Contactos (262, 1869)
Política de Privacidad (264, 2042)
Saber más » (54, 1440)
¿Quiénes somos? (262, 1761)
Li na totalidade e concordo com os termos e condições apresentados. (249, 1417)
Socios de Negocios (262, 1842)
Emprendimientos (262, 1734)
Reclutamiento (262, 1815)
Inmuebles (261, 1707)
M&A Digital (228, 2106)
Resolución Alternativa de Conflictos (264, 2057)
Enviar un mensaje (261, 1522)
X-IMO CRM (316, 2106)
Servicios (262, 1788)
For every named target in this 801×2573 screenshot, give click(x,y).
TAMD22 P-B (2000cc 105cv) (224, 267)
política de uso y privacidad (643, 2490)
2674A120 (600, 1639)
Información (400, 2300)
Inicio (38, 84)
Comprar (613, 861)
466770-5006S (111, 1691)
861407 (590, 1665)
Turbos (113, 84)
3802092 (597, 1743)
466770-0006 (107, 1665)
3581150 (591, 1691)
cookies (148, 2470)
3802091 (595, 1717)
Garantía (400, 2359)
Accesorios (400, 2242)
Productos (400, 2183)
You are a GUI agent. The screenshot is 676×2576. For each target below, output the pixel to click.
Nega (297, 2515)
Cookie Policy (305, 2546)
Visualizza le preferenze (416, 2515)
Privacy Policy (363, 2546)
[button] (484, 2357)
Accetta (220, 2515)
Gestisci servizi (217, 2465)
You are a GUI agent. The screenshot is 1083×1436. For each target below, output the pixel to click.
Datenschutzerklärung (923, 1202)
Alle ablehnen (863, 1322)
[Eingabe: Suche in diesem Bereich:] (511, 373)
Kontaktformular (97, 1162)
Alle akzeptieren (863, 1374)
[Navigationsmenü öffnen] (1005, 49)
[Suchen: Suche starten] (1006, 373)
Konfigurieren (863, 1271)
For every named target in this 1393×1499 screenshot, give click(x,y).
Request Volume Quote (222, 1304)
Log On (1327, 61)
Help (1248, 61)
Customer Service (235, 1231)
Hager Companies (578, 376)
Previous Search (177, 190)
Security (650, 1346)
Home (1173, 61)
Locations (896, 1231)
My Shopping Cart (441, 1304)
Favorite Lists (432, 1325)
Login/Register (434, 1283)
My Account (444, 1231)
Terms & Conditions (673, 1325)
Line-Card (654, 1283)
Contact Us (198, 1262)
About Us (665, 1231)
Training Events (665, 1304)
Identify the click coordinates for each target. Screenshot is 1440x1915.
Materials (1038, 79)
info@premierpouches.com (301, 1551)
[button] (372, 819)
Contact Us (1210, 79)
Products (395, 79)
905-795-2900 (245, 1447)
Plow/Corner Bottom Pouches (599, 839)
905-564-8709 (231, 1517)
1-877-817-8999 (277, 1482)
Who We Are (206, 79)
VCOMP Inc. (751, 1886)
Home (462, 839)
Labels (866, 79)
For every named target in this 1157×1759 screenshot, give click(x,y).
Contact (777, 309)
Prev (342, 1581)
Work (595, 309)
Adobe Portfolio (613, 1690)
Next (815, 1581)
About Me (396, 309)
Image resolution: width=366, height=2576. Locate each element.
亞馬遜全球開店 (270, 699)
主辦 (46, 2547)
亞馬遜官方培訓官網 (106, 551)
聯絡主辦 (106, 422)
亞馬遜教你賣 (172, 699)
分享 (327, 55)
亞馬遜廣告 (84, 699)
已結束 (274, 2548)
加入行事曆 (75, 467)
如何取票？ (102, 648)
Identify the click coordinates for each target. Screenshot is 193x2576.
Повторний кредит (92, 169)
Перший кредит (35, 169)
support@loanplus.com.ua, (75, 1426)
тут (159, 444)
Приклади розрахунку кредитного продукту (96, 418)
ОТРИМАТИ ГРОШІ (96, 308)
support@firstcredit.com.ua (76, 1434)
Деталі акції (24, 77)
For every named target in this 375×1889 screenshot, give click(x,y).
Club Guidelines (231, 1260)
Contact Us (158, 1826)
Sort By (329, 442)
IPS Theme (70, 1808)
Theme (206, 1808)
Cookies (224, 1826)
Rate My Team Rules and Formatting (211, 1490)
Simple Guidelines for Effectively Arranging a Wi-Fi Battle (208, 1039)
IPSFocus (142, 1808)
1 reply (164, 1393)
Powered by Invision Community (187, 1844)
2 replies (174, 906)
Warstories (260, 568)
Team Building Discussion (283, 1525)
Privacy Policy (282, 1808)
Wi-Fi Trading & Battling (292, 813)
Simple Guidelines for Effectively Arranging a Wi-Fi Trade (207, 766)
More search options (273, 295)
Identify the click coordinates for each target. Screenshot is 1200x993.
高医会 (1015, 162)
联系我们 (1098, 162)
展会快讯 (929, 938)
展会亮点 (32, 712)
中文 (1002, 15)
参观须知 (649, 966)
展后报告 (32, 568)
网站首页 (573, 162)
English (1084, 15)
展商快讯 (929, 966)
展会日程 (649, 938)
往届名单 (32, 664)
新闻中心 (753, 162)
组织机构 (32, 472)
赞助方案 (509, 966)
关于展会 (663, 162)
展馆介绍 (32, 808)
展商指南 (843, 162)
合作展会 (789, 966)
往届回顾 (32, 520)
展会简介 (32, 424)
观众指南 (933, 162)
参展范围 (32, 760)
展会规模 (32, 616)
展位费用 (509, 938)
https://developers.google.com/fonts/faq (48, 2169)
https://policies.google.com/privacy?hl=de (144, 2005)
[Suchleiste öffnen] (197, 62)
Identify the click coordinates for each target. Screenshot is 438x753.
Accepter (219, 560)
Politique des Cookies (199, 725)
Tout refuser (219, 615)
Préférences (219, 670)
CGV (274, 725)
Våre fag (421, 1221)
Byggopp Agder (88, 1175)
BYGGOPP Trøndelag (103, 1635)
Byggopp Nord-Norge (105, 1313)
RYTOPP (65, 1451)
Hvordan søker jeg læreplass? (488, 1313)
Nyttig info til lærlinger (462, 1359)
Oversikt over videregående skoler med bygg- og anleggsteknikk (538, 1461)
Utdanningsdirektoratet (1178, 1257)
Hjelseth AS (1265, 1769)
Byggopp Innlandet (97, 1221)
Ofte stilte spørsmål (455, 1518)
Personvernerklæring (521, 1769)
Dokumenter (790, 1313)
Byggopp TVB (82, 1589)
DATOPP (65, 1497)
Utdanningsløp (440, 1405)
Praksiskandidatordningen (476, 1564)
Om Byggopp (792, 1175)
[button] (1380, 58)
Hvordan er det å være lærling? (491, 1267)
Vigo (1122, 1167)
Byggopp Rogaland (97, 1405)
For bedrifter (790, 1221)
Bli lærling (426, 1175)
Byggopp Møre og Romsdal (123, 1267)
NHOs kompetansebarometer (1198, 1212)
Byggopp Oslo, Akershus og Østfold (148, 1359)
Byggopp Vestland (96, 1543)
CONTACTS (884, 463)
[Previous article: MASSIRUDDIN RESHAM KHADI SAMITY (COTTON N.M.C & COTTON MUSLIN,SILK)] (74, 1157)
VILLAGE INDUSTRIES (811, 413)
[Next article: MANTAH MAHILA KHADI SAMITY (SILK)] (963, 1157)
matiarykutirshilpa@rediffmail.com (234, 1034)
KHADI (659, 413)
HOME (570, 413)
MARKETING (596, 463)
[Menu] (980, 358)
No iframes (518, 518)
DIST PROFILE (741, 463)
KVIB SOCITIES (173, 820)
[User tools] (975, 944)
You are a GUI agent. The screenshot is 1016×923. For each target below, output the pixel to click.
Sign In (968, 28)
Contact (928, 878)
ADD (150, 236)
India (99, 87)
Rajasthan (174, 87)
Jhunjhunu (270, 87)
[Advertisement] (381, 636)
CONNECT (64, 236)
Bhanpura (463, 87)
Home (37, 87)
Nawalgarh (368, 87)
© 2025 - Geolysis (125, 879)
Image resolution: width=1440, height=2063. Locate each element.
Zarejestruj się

## What is being asked
Would you retype exactly the lines above, from the line with "Productos (400, 2183)" to the line with "Gestisci servizi (217, 2465)", with both end lines kept and nothing more?

## Exercise result
Productos (400, 2183)
You are a GUI agent. The screenshot is 676×2576. For each target below, output the pixel to click.
Nega (297, 2515)
Cookie Policy (305, 2546)
Visualizza le preferenze (416, 2515)
Privacy Policy (363, 2546)
[button] (484, 2357)
Accetta (220, 2515)
Gestisci servizi (217, 2465)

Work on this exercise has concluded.